From Database to Big Data

Serge Miranda

Course content : Organization of the course around seven weekly modules with nine attached complementary short seminars. This MBDS course on Big data management is self-contained and organized into 7 weekly modules along with nine complementary short seminars (summarizing pre-requisites or presenting some applications and extensions) : C1  “Spiralist innovation on Big Data systems” : This module is a strategic multidisciplinary introduction around big data systems with definitions of key concepts (data, big data, machine learning, data lake, deep learning, etc.) and disruptive supporting technologies which will be useful during this course. We illustrate spiralist ICT innovation around three major dimensions of our data-centrics future. Three complementary short seminars are given on a Big-data use case (MBDS Big Bridge project), Convulational Neural Nets and Blockchain 2.0 concepts. 
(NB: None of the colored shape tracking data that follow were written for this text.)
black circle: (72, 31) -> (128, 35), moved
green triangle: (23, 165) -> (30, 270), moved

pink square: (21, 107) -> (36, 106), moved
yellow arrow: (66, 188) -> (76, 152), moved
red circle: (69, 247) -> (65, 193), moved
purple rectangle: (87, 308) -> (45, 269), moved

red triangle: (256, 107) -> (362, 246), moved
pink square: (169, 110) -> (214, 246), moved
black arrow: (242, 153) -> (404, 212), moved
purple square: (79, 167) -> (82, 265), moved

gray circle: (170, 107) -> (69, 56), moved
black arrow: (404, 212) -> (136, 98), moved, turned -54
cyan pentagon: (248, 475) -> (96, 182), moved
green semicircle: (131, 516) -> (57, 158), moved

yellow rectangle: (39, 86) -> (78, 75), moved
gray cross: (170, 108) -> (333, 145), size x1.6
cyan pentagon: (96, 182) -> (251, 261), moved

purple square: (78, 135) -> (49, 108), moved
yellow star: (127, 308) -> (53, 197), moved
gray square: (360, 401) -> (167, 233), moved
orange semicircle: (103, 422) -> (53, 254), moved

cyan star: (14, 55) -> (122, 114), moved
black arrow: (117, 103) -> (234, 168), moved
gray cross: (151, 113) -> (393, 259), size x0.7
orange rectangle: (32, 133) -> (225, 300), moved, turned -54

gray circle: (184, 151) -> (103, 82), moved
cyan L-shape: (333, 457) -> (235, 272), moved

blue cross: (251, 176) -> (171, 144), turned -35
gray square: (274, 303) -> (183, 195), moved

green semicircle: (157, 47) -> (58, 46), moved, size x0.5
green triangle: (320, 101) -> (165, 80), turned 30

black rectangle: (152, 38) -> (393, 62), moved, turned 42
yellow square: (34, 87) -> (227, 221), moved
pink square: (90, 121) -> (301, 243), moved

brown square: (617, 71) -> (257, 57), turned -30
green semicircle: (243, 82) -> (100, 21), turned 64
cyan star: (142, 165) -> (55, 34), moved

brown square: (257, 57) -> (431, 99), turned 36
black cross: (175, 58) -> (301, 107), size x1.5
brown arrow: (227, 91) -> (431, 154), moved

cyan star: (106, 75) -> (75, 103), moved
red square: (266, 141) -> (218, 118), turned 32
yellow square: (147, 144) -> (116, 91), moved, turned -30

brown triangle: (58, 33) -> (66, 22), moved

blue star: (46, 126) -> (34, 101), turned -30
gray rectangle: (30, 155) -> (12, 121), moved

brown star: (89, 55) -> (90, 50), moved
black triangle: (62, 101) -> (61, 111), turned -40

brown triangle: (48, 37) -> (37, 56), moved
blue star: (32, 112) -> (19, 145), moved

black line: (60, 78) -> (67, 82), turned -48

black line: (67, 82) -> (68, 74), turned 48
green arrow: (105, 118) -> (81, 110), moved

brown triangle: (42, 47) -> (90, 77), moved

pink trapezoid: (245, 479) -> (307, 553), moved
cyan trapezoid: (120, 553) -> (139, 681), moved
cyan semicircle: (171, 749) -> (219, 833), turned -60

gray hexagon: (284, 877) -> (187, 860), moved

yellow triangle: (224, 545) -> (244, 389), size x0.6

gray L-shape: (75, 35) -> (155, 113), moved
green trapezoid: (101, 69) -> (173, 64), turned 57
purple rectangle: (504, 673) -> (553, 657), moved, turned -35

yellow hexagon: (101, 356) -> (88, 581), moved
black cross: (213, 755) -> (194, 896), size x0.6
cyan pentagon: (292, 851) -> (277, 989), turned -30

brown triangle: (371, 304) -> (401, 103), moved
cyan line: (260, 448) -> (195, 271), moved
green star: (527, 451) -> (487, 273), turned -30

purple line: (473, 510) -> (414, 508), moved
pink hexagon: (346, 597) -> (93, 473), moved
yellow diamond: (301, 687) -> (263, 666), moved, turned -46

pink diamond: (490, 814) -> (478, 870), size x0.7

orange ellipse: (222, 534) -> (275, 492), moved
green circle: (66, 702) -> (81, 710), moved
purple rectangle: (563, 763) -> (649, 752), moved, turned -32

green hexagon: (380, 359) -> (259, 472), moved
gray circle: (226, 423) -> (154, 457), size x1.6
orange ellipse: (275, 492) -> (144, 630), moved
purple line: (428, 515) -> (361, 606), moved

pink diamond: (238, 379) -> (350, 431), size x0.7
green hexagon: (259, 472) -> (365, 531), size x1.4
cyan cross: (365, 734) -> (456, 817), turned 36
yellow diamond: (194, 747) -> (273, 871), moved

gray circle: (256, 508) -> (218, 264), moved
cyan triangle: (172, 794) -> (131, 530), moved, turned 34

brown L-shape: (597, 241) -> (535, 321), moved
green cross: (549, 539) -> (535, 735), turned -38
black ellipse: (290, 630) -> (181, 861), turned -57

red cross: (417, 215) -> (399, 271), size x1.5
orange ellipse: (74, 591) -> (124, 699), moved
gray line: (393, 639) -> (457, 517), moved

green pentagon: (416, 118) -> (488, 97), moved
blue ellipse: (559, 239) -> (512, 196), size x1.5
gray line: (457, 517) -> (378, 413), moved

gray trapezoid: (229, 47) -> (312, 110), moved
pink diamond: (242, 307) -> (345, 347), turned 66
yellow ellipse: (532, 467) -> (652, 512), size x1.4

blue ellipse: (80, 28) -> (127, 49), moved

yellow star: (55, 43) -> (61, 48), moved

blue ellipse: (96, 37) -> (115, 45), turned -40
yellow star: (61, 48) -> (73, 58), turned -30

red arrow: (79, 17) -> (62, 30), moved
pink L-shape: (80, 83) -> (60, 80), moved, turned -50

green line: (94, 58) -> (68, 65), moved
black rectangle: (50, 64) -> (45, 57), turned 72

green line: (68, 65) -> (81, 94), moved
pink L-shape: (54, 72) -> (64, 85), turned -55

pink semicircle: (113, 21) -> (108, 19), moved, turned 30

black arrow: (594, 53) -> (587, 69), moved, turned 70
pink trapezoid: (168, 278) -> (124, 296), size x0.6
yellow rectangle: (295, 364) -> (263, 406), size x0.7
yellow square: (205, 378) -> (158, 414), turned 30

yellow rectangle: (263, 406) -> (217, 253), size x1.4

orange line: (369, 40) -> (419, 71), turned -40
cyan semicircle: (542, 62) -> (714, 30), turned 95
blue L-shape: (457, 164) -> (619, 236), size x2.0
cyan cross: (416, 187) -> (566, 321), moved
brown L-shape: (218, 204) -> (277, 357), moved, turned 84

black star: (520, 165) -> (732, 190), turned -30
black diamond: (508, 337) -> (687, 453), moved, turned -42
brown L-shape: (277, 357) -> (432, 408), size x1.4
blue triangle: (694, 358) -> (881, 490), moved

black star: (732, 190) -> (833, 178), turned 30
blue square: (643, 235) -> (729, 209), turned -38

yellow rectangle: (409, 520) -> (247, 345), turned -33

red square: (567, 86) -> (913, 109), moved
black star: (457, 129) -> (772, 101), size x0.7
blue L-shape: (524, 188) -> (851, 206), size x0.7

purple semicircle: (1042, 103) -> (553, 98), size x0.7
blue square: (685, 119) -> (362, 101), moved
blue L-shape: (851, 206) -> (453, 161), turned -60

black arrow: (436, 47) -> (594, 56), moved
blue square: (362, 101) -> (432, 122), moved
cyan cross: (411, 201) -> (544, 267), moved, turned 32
  • C2 “Data paradigms and Codd’s relational data model” : There exists a plethora of big data management systems. In the first part of the course, we propose a classification of these systems using data paradigms that we illustrate with SQL standards (TIPS/ACID, RICE and WHAT properties). The second part concerns a key prerequisite : Codd’s relational data model which represents a formal unifying foundation and reference for big data management systems involving STRUCTURED data and explaining the success of SQL standard (due to Codd’s theorem). Two complementary seminars are proposed one on relational schema design method by Codd&Date using RM-T ENTITIES as (SURROGATE, VALUE), and the other one on major data base access methods (dynamic hashing and B-trees) used in every big-data system. 

  • C3 «  SQL2 introduction » : This prerequisite course is devoted to SQL2 standard presentation (including the Transaction concept with Gray’s theorem) for structured relational data bases. SQL will be the Esperanto for big data management with a Matriochka-layered approach starting with SQL2 for structured data. One complementary seminar is proposed on Datawarehouse, Olap, Cube operator and associated ALL value.  

  • C4 «  Third Date’s manifesto (underlying object-relational data models)” : Date’s manifesto is the neutral symmetric of Codd’s model for SQL2 for hybrid object-oriented data bases. We clarify the concepts of objects, (OID, VALUE), which will be useful for N.O.SQL systems based upon (KEY,VALUE). Two complementary short seminars on the second Stonebraker’s manifesto and DCOM object middleware by Microsoft.

  • C5 “Introduction to ODMG” : Object-oriented data models based upon Bancilhon’s manifesto was designed initially for object programmers willing to have data base access. ODMG is a data base extension of OMG (Object Management Group) proposed on top of Java, C++ and Smalltalk languages. 

  • C6 “Introduction to SQL3”: SQL3 is the fusion of Date’s and Stonebraker’s manifesto whose salient features are presented and discussed in this module with a focus on line pointers (ROWID) and their definition and manipulation consequences (REF type attribute containing ROWID and dereferencing operator on REF type attribute). 

  • C7 «  Overview of N.O. SQL and NEWS SQL » : In this module we introduce N.O.SQL systems around both (KEY-VALUE) paradigm (Hadoop, BLOB, Json Document, columns) and GRAPHS merging into NEW SQL systems and identify the expected functionalities of an upcoming BIG SQL standard. One complementary research-oriented seminar on formal unifying theories underlying SQL and N.O.SQL systems with the promising approach of Category theory both for multi-model data systems and for polystored data-lake access and analysis. 

Note : These short seminars are attached to some BD2 courses : to define complementary concepts or prerequesites useful for the whole sprectrum of Big data management and to meet the objective of a self-contained graduate course.